There would be no issues if close(int) could call zsock_close(int) but it is not able to do that. Now the extra housekeeping done in zsock_close() is not done (socket tracing and socket number tracking). As described by @icsys-aal one of the problem is that it is difficult to get the socket number from the socket object pointer.

[cfriedt]

Perhaps calling it a vtable was the wrong terminology. Effectively though, the close method just needs access to the integer fd.

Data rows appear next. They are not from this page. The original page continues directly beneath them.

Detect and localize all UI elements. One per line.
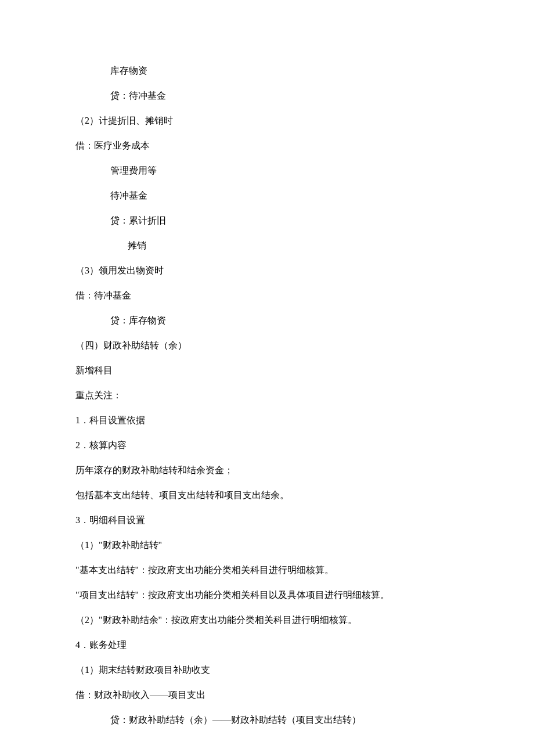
text-line: 贷：待冲基金 xyxy=(75,89,459,103)
text-line: 1．科目设置依据 xyxy=(75,413,459,427)
text-line: 管理费用等 xyxy=(75,164,459,178)
text-line: 库存物资 xyxy=(75,64,459,78)
text-line: （3）领用发出物资时 xyxy=(75,264,459,278)
text-line: 借：待冲基金 xyxy=(75,289,459,303)
text-line: 历年滚存的财政补助结转和结余资金； xyxy=(75,463,459,477)
text-line: （2）计提折旧、摊销时 xyxy=(75,114,459,128)
text-line: 摊销 xyxy=(75,239,459,253)
text-line: （1）期末结转财政项目补助收支 xyxy=(75,663,459,677)
text-line: "基本支出结转"：按政府支出功能分类相关科目进行明细核算。 xyxy=(75,563,459,577)
text-line: （四）财政补助结转（余） xyxy=(75,339,459,352)
text-line: 贷：累计折旧 xyxy=(75,214,459,228)
text-line: （2）"财政补助结余"：按政府支出功能分类相关科目进行明细核算。 xyxy=(75,613,459,627)
text-line: （1）"财政补助结转" xyxy=(75,538,459,552)
text-line: 4．账务处理 xyxy=(75,638,459,652)
document-body: 库存物资贷：待冲基金（2）计提折旧、摊销时借：医疗业务成本管理费用等待冲基金贷：… xyxy=(75,64,459,727)
text-line: 待冲基金 xyxy=(75,189,459,203)
text-line: 新增科目 xyxy=(75,363,459,377)
text-line: 2．核算内容 xyxy=(75,438,459,452)
text-line: 借：财政补助收入——项目支出 xyxy=(75,688,459,702)
text-line: 贷：库存物资 xyxy=(75,314,459,327)
text-line: 贷：财政补助结转（余）——财政补助结转（项目支出结转） xyxy=(75,713,459,727)
text-line: 借：医疗业务成本 xyxy=(75,139,459,153)
text-line: 重点关注： xyxy=(75,388,459,402)
text-line: 3．明细科目设置 xyxy=(75,513,459,527)
text-line: 包括基本支出结转、项目支出结转和项目支出结余。 xyxy=(75,488,459,502)
text-line: "项目支出结转"：按政府支出功能分类相关科目以及具体项目进行明细核算。 xyxy=(75,588,459,602)
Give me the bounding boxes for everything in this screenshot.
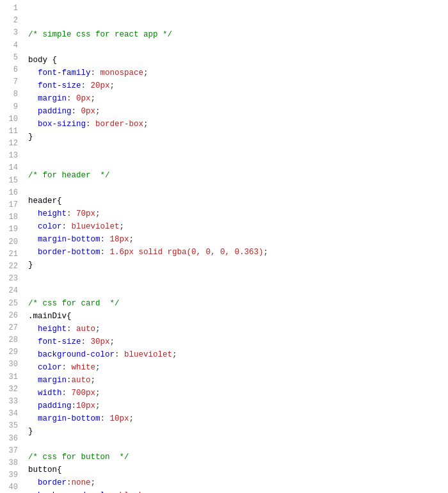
code-line: padding: 0px; <box>28 105 443 118</box>
line-number: 27 <box>3 322 18 334</box>
line-number: 30 <box>3 359 18 371</box>
line-number: 19 <box>3 223 18 236</box>
code-line: height: 70px; <box>28 207 443 220</box>
line-number: 17 <box>3 199 18 211</box>
code-line: width: 700px; <box>28 387 443 400</box>
line-number: 37 <box>3 445 18 457</box>
line-number: 3 <box>3 27 18 39</box>
code-line: border-bottom: 1.6px solid rgba(0, 0, 0,… <box>28 246 443 259</box>
line-number: 14 <box>3 162 18 174</box>
code-line: } <box>28 425 443 438</box>
line-number: 35 <box>3 420 18 432</box>
line-number: 29 <box>3 346 18 359</box>
line-number: 6 <box>3 64 18 76</box>
line-number: 15 <box>3 175 18 187</box>
code-line: border:none; <box>28 476 443 489</box>
code-line: color: white; <box>28 361 443 374</box>
line-number: 4 <box>3 40 18 52</box>
code-line <box>28 284 443 297</box>
line-number: 31 <box>3 371 18 384</box>
code-line: margin-bottom: 10px; <box>28 412 443 425</box>
line-number: 26 <box>3 310 18 322</box>
line-number: 2 <box>3 15 18 27</box>
line-number: 36 <box>3 433 18 445</box>
code-line: .mainDiv{ <box>28 310 443 323</box>
line-number: 25 <box>3 298 18 310</box>
code-line: font-size: 30px; <box>28 335 443 348</box>
line-number: 21 <box>3 248 18 261</box>
line-number: 9 <box>3 101 18 113</box>
code-line: font-size: 20px; <box>28 79 443 92</box>
line-number: 7 <box>3 76 18 88</box>
code-line: /* for header */ <box>28 169 443 182</box>
code-line: margin:auto; <box>28 374 443 387</box>
line-number: 38 <box>3 457 18 469</box>
code-line: body { <box>28 54 443 67</box>
line-numbers: 1234567891011121314151617181920212223242… <box>0 3 23 493</box>
code-line <box>28 438 443 451</box>
line-number: 11 <box>3 125 18 138</box>
code-line: background-color: blueviolet; <box>28 348 443 361</box>
code-line: /* css for card */ <box>28 297 443 310</box>
line-number: 12 <box>3 138 18 150</box>
line-number: 13 <box>3 150 18 162</box>
code-line: color: blueviolet; <box>28 220 443 233</box>
line-number: 18 <box>3 211 18 223</box>
line-number: 16 <box>3 187 18 199</box>
line-number: 1 <box>3 3 18 15</box>
code-line: padding:10px; <box>28 400 443 412</box>
line-number: 23 <box>3 273 18 285</box>
line-number: 28 <box>3 334 18 346</box>
code-line <box>28 182 443 195</box>
line-number: 40 <box>3 481 18 493</box>
line-number: 33 <box>3 396 18 408</box>
code-line: height: auto; <box>28 323 443 335</box>
line-number: 32 <box>3 384 18 396</box>
code-line: button{ <box>28 464 443 476</box>
code-line: } <box>28 259 443 271</box>
code-content[interactable]: /* simple css for react app */ body { fo… <box>23 3 448 493</box>
code-line <box>28 143 443 156</box>
code-line: font-family: monospace; <box>28 67 443 79</box>
code-line: box-sizing: border-box; <box>28 118 443 131</box>
line-number: 8 <box>3 88 18 101</box>
code-line: margin: 0px; <box>28 92 443 105</box>
code-line: /* css for button */ <box>28 451 443 464</box>
code-line <box>28 156 443 169</box>
code-line: /* simple css for react app */ <box>28 28 443 41</box>
line-number: 34 <box>3 408 18 420</box>
code-line: margin-bottom: 18px; <box>28 233 443 246</box>
code-line: background-color:black; <box>28 489 443 493</box>
editor-container: 1234567891011121314151617181920212223242… <box>0 0 448 493</box>
code-line <box>28 41 443 54</box>
line-number: 20 <box>3 236 18 248</box>
code-line: header{ <box>28 195 443 207</box>
code-line: } <box>28 131 443 143</box>
code-line <box>28 271 443 284</box>
line-number: 5 <box>3 52 18 64</box>
line-number: 39 <box>3 469 18 481</box>
code-line <box>28 15 443 28</box>
line-number: 22 <box>3 261 18 273</box>
code-line <box>28 3 443 15</box>
line-number: 10 <box>3 113 18 125</box>
line-number: 24 <box>3 285 18 297</box>
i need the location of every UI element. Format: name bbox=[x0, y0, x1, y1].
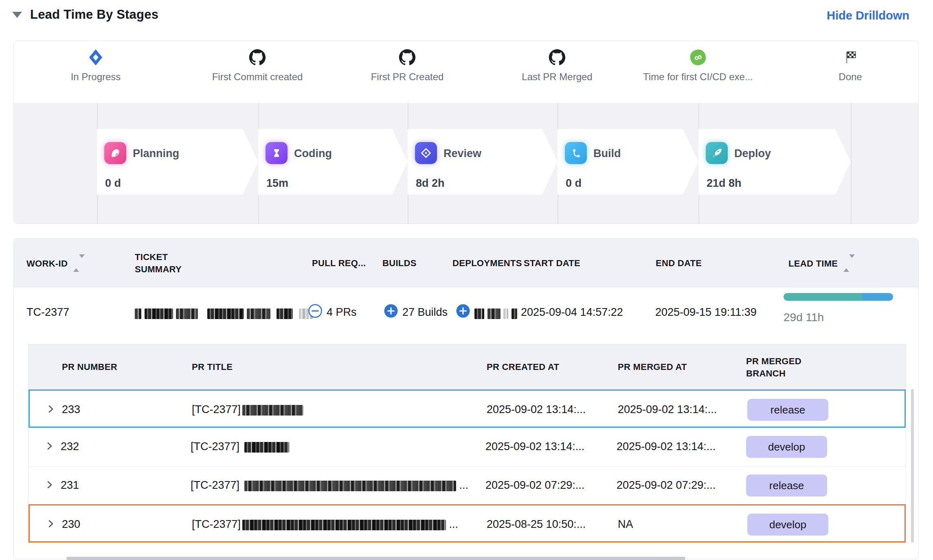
stage-separator bbox=[851, 103, 852, 223]
col-lead-time[interactable]: LEAD TIME bbox=[788, 257, 855, 270]
branch-badge: develop bbox=[746, 436, 827, 458]
pr-merged-at: 2025-09-02 13:14:... bbox=[617, 440, 716, 453]
redacted-deployments bbox=[474, 307, 517, 319]
lead-time-value: 29d 11h bbox=[784, 311, 824, 324]
github-icon bbox=[346, 48, 468, 67]
expand-builds-icon[interactable] bbox=[384, 304, 398, 318]
pr-merged-at: 2025-09-02 13:14:... bbox=[618, 403, 717, 416]
redacted-ticket-summary bbox=[135, 307, 313, 319]
stage-card-review: Review 8d 2h bbox=[408, 129, 558, 195]
start-date-value: 2025-09-04 14:57:22 bbox=[521, 306, 623, 319]
work-item-row[interactable]: TC-2377 4 PRs 27 Builds 2025-09-04 14:57… bbox=[14, 287, 918, 338]
builds-count: 27 Builds bbox=[402, 306, 448, 319]
pr-created-at: 2025-08-25 10:50:... bbox=[487, 518, 586, 531]
hide-drilldown-link[interactable]: Hide Drilldown bbox=[827, 9, 909, 22]
milestone-in-progress: In Progress bbox=[35, 48, 157, 83]
pr-title: [TC-2377] bbox=[192, 403, 303, 416]
col-work-id[interactable]: WORK-ID bbox=[26, 257, 85, 270]
col-pr-created-at: PR CREATED AT bbox=[487, 361, 559, 373]
col-pr-number: PR NUMBER bbox=[62, 361, 117, 373]
milestone-done: Done bbox=[789, 48, 911, 83]
pull-requests-count: 4 PRs bbox=[327, 306, 357, 319]
expand-deployments-icon[interactable] bbox=[456, 304, 470, 318]
collapse-prs-icon[interactable] bbox=[308, 304, 323, 318]
stage-card-build: Build 0 d bbox=[558, 129, 698, 195]
jira-diamond-icon bbox=[35, 48, 157, 67]
lead-bar-seg-teal bbox=[784, 293, 863, 301]
pr-row-232[interactable]: 232 [TC-2377] 2025-09-02 13:14:... 2025-… bbox=[29, 428, 906, 466]
col-end-date: END DATE bbox=[656, 257, 702, 269]
stage-card-planning: Planning 0 d bbox=[97, 129, 258, 195]
col-builds: BUILDS bbox=[382, 257, 417, 269]
sort-icon[interactable] bbox=[843, 257, 855, 269]
pr-title: [TC-2377] ... bbox=[191, 479, 468, 492]
milestone-first-commit: First Commit created bbox=[196, 48, 318, 83]
pr-number: 232 bbox=[61, 440, 79, 453]
milestone-label: Last PR Merged bbox=[496, 71, 618, 83]
stage-name: Planning bbox=[133, 147, 179, 160]
milestone-cicd: ∞ Time for first CI/CD exe... bbox=[637, 48, 759, 83]
pr-number: 230 bbox=[62, 518, 80, 531]
lead-bar-seg-blue bbox=[863, 293, 893, 301]
stage-duration: 15m bbox=[266, 177, 288, 190]
stage-name: Review bbox=[443, 147, 481, 160]
col-ticket-summary: TICKET SUMMARY bbox=[135, 251, 196, 275]
horizontal-scrollbar[interactable] bbox=[66, 557, 685, 560]
milestone-first-pr: First PR Created bbox=[346, 48, 468, 83]
planning-icon bbox=[104, 142, 126, 164]
stage-name: Coding bbox=[294, 147, 332, 160]
end-date-value: 2025-09-15 19:11:39 bbox=[655, 306, 757, 319]
col-start-date: START DATE bbox=[524, 257, 580, 269]
pr-merged-at: 2025-09-02 07:29:... bbox=[617, 479, 716, 492]
stage-card-deploy: Deploy 21d 8h bbox=[698, 129, 851, 195]
lead-time-bar bbox=[784, 293, 893, 301]
hourglass-icon bbox=[266, 142, 288, 164]
chevron-right-icon[interactable] bbox=[46, 519, 56, 529]
sort-icon[interactable] bbox=[73, 257, 85, 269]
collapse-caret-icon[interactable] bbox=[12, 12, 22, 18]
chevron-right-icon[interactable] bbox=[46, 404, 56, 414]
col-pull-requests: PULL REQ... bbox=[312, 257, 366, 269]
pr-row-230[interactable]: 230 [TC-2377] ... 2025-08-25 10:50:... N… bbox=[29, 504, 906, 542]
work-table-header: WORK-ID TICKET SUMMARY PULL REQ... BUILD… bbox=[14, 238, 918, 287]
page-title: Lead Time By Stages bbox=[30, 7, 158, 22]
col-pr-merged-at: PR MERGED AT bbox=[618, 361, 687, 373]
pr-table-panel: PR NUMBER PR TITLE PR CREATED AT PR MERG… bbox=[28, 344, 906, 543]
col-work-id-label: WORK-ID bbox=[26, 258, 68, 269]
branch-badge: develop bbox=[747, 514, 828, 536]
milestone-label: Done bbox=[789, 71, 911, 83]
milestone-label: First Commit created bbox=[196, 71, 318, 83]
milestone-label: First PR Created bbox=[346, 71, 468, 83]
section-header: Lead Time By Stages bbox=[12, 7, 158, 22]
pr-title: [TC-2377] ... bbox=[192, 518, 458, 531]
pr-created-at: 2025-09-02 13:14:... bbox=[485, 440, 584, 453]
pr-created-at: 2025-09-02 07:29:... bbox=[485, 479, 584, 492]
work-id-value: TC-2377 bbox=[26, 306, 69, 319]
chevron-right-icon[interactable] bbox=[45, 441, 55, 451]
checkered-flag-icon bbox=[789, 48, 911, 67]
vertical-scrollbar[interactable] bbox=[911, 389, 914, 542]
pr-row-233[interactable]: 233 [TC-2377] 2025-09-02 13:14:... 2025-… bbox=[29, 389, 906, 428]
pr-created-at: 2025-09-02 13:14:... bbox=[487, 403, 586, 416]
col-lead-time-label: LEAD TIME bbox=[788, 258, 838, 269]
milestone-label: In Progress bbox=[35, 71, 157, 83]
commit-path-icon bbox=[565, 142, 587, 164]
cicd-icon: ∞ bbox=[637, 48, 759, 67]
pr-title: [TC-2377] bbox=[191, 440, 289, 453]
github-icon bbox=[196, 48, 318, 67]
pr-table-header: PR NUMBER PR TITLE PR CREATED AT PR MERG… bbox=[29, 345, 906, 389]
rocket-icon bbox=[706, 142, 728, 164]
stage-name: Build bbox=[593, 147, 621, 160]
milestone-label: Time for first CI/CD exe... bbox=[637, 71, 759, 83]
pr-number: 233 bbox=[62, 403, 80, 416]
chevron-right-icon[interactable] bbox=[45, 480, 55, 490]
stage-card-coding: Coding 15m bbox=[258, 129, 408, 195]
lead-time-stages-panel: In Progress First Commit created First P… bbox=[13, 41, 919, 224]
pr-row-231[interactable]: 231 [TC-2377] ... 2025-09-02 07:29:... 2… bbox=[29, 466, 906, 504]
stage-duration: 8d 2h bbox=[416, 177, 445, 190]
pr-number: 231 bbox=[61, 479, 79, 492]
col-deployments: DEPLOYMENTS bbox=[452, 257, 522, 269]
col-pr-title: PR TITLE bbox=[192, 361, 233, 373]
stage-duration: 0 d bbox=[566, 177, 582, 190]
branch-badge: release bbox=[747, 399, 828, 421]
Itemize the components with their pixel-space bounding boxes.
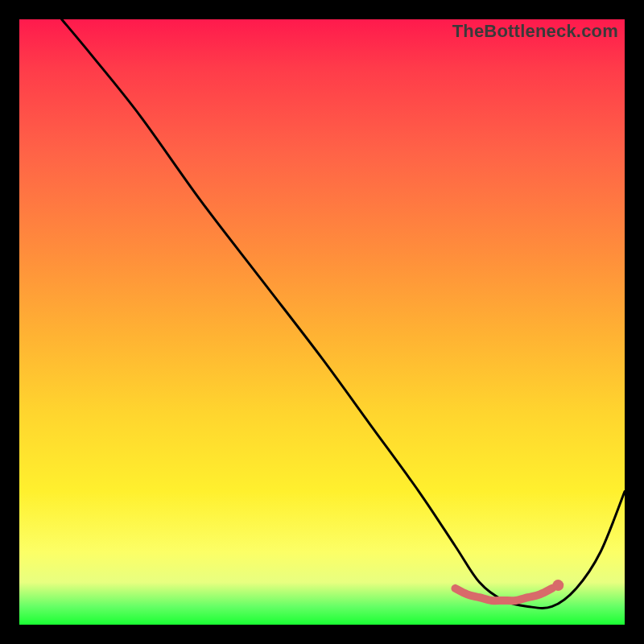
chart-plot-area: TheBottleneck.com [19,19,625,625]
chart-svg [19,19,625,625]
marker-band [455,588,551,601]
bottleneck-curve [62,19,625,608]
marker-dot [552,580,564,591]
chart-frame: TheBottleneck.com [0,0,644,644]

I don't see any reason to keep that a secret from vtable methods though.

Please see the solution in my previous comment.

[jukkar]

I think we could do

int z_impl_zsock_close(int sock)
{
	return zvfs_close(sock);
}

and let zvfs_close() to call the actual socket close. I can experiment with this solution a bit.

[jukkar]

I don't see any reason to keep that a secret from vtable methods though.

Please see the solution in my previous comment.

Yes, I agree, we could easily pass the fd to close2()

[jukkar]

And zvfs_close() should pass the additional fd when the object is of socket type (although I think it should be safe anyway to use for any fd).

@cfriedt How can we know in fdtable.c the type of the fd, this is not very clear to me?
There is k_object_is_valid(ctx, K_OBJ_NET_SOCKET) but that is only used if CONFIG_USERSPACE=y

[jukkar]

How can we know in fdtable.c the type of the fd, this is not very clear to me?

Found it, there is the ZVFS_MODE_IFSOCK flag we can use.

[jukkar]

I created alternative proposal here #80232, @icsys-aal please take a look if it works for you.